BY BLAINE MCLAREN
There has never been a more aptly titled and timed film than the most recent entry in The Purge series. The U.S. is currently suffering through a real “Election Year”, enduring our way through two power hungry assholes that don’t seem that far off from the film’s fictional “new founding fathers”. The concept of an annual purge has been a pretty high concept idea from the beginning, but I don’t think the creators had any idea of what they were starting. The series had a pretty rocky start, but really found its footing with the release of its sequel “The Purge: Anarchy”. This film took us into the streets and became an ultra violent homage to films like The Warriors and other action/exploitation films of the 70s and 80s. The streets seemed as dangerous as you would imagine, allowing for some very interesting set pieces that were more than satisfying. What I never expected was the introduction of a not-so-subtle message of class warfare. We followed the lower class this time and we were tossed into a gritty world of survival that showed the true nature of why The Purge (actually) exists. The big question going into this follow up (at least,for me) was “Is this going to just be Anarchy all over again or will this build on this concept and offer something new?” and I am glad to say it did!
The story picks up two years after the events of “Anarchy” and we are reintroduced to Leo, our unlikely hero from the last film.

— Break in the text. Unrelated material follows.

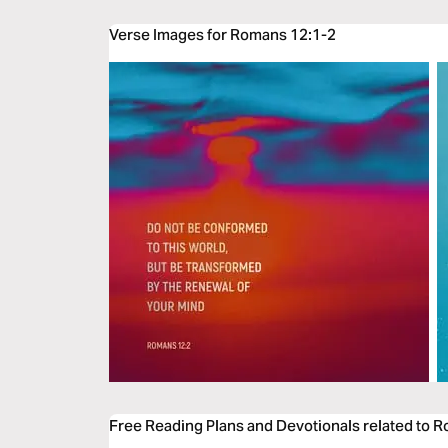
Verse Images for Romans 12:1-2
Free Reading Plans and Devotionals related to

He is currently working as bodyguard for a controversial senator who is currently running for president. Her entire platform is built around outlawing The Purge and restoring the lower classes of this alternate America. As you can imagine, this prompts the New Founding Fathers to attack her, setting off a series of events where our protagonists end up back on the city streets on Purge night. From here we meet a slew of good guys and baddies hunting and surviving on the streets of Washington D.C.

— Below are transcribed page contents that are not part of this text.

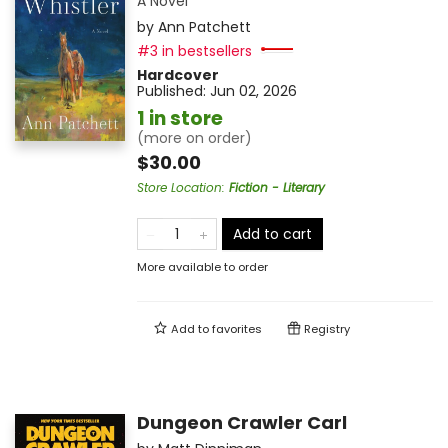
A Novel
by
Ann Patchett
#3 in bestsellers
Hardcover
Published:
Jun 02, 2026
1 in store
(more on order)
$30.00
Store Location
:
Fiction - Literary
Add to cart
More available to order
Add to
favorites
Registry
Dungeon Crawler Carl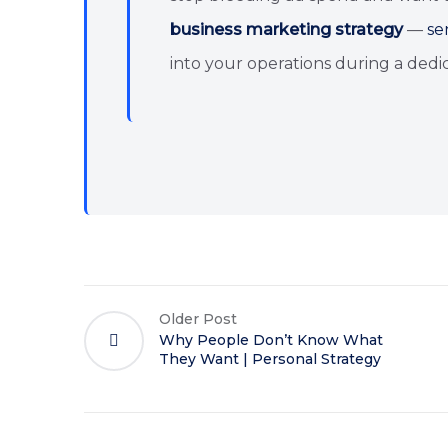
business marketing strategy
—
se
into your operations during a dedic
Older Post
Why People Don’t Know What
They Want | Personal Strategy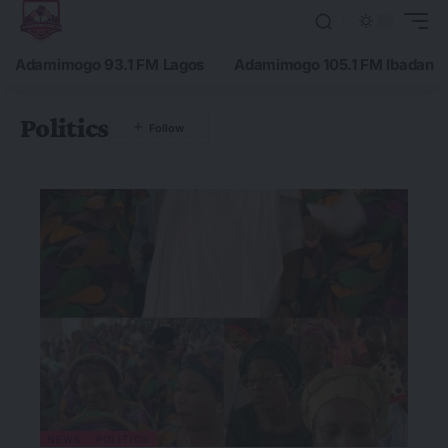
Adamimogo 93.1 FM Lagos
Adamimogo 105.1 FM Ibadan
Politics
NEWS
POLITICS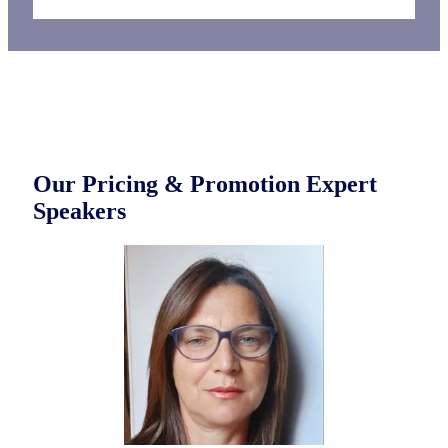
Our Pricing & Promotion Expert
Speakers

The biggest difference with this film is the shift in tone. This time around, the writing is much tighter and allows for more humor and humanity. The comic relief is subtle and does not take away from the tension. The streets feel even more dangerous this time around and the bad guys are even worse than before. Some of the actors may be a little too exaggerated for some movie goers, but I feel their bigger than life performances fit this film perfectly. The overall vibe has more in common with classic blacksploitaion films and this is (once again) because of the excellent script they are working with. The only thing that can be grating is this series’ obsession with its “white crusaders”. The events seem to be constantly surrounding Senator Roan and her every action seems out of place in this world. She is given a compelling backstory, but every word from her mouth seems phony and incredibly cringe-worthy. That aside, The Purge: Election Year is better than it has any right to be and I will be ready to fork over my next fifteen bucks when the inevitable sequel is released. The Purge: Election Year is currently playing in theaters everywhere.